The research topic that Chapter 3 focuses on is identifying component degradation signals from mixed sensor signals in order to predict component-level residual lives. Specifically, we are interested in modeling the degradation of systems that consist of two or more identical components operating under similar conditions. The key challenge here is that a defect in any of the components will excite the same defective frequency, which prevents an effective separation of the degradation signals of defective and non-defective components. To the best of our knowledge, no existing methodologies have investigated this research topic. In Chapter 3, we propose a two-stage vibration-based prognostic methodology for modeling the degradation processes of components with identical defective frequencies. The first stage incorporates the independent component analysis (ICA) to identify component vibration signals and reverse their original amplitude. The second stage consists of an adaptive prognostics method to predict component residual lives. In the simulated case study, we investigate the performance of the signal separation stage and that of the final residual-life prediction under different conditions. The simulation results show reasonable robustness of the methodology.
In Chapter 4, we focus on characterizing the interactive relationship between product quality degradation and tool wear in multistage manufacturing processes (MMPs), in which machine tools are considered as components and the product quality measurements are considered as condition monitoring information. Due to the sequential structure of MMPs, the degradation status of a tool affects the product quality current stage, which, on the other hand, may affect the degradation of tools at subsequent stages. To the best of our knowledge, although existing literature has modeled the impact of product quality on the tooling catastrophic failure, no published work has targeted on the impact of product quality on the actual process of tool wear. To address this research topic, we propose an high-dimensional stochastic differential equation model to capture the interaction relationship between the process of tool wear and product quality. We then leverage real-time quality measurements to on-line predict the residual life of the MMP as a system. In the simulation study, we conclude that our methodology consistently performs better than a benchmark methodology that does not consider the impact of product quality on the process of tool wear or utilize real-time quality measurements.

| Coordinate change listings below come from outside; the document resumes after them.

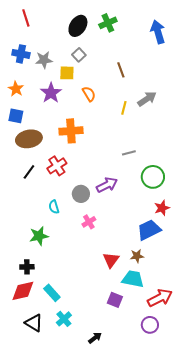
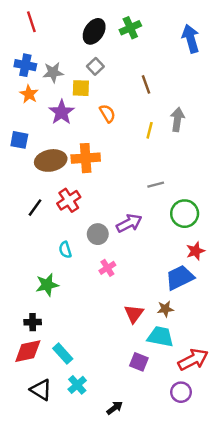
orange star: (16, 89) -> (29, 94), moved
gray arrow: (147, 99) -> (177, 119), turned -48
brown ellipse: (29, 139) -> (51, 160), moved

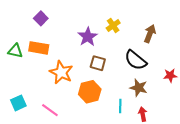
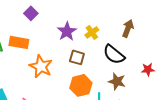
purple square: (41, 18) -> (31, 13), moved
yellow cross: (113, 25) -> (92, 32), moved
orange hexagon: (90, 92) -> (81, 85), moved

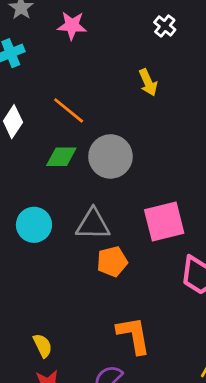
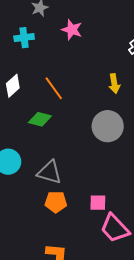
gray circle: (110, 156) -> (108, 126), moved
pink square: (164, 222) -> (98, 203), moved, size x0.6

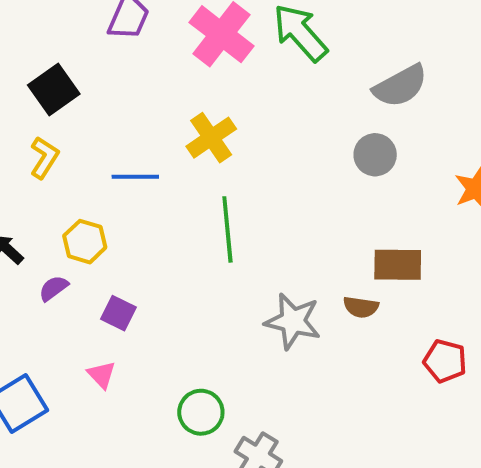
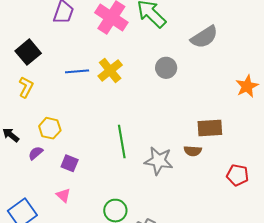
gray circle: (375, 155) -> (166, 68), moved
blue line: (135, 177) -> (77, 71), moved
green line: (227, 229) -> (122, 142), moved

Chapter 5 explores a new research direction, which is the dynamic control of component-level degradation in the parallel multi-component system, in which each component operates simultaneously to achieve an engineering objective. This parallel configuration is usually designed with some level of redundancy, which means when a small portion of components fails to operate, the remaining components can still achieve the engineering objective by increasing their workloads up to the designed capacities. Consequently, if the component degradation can be controlled, we can achieve better utilization of the redundancy to ensure consistent system performance. To do this, Chapter 5 assumes that the degradation rate of a component is directly related to its workload and develops a strategy of dynamic workload adjustment in order to on-line control the degradation processes of individual components, and thus to control their failure times. The criterion of selecting the optimal workloads is to prevent the overlap of component failures. We conduct a simulated case study to evaluate the performance of our proposed methodology under different conditions.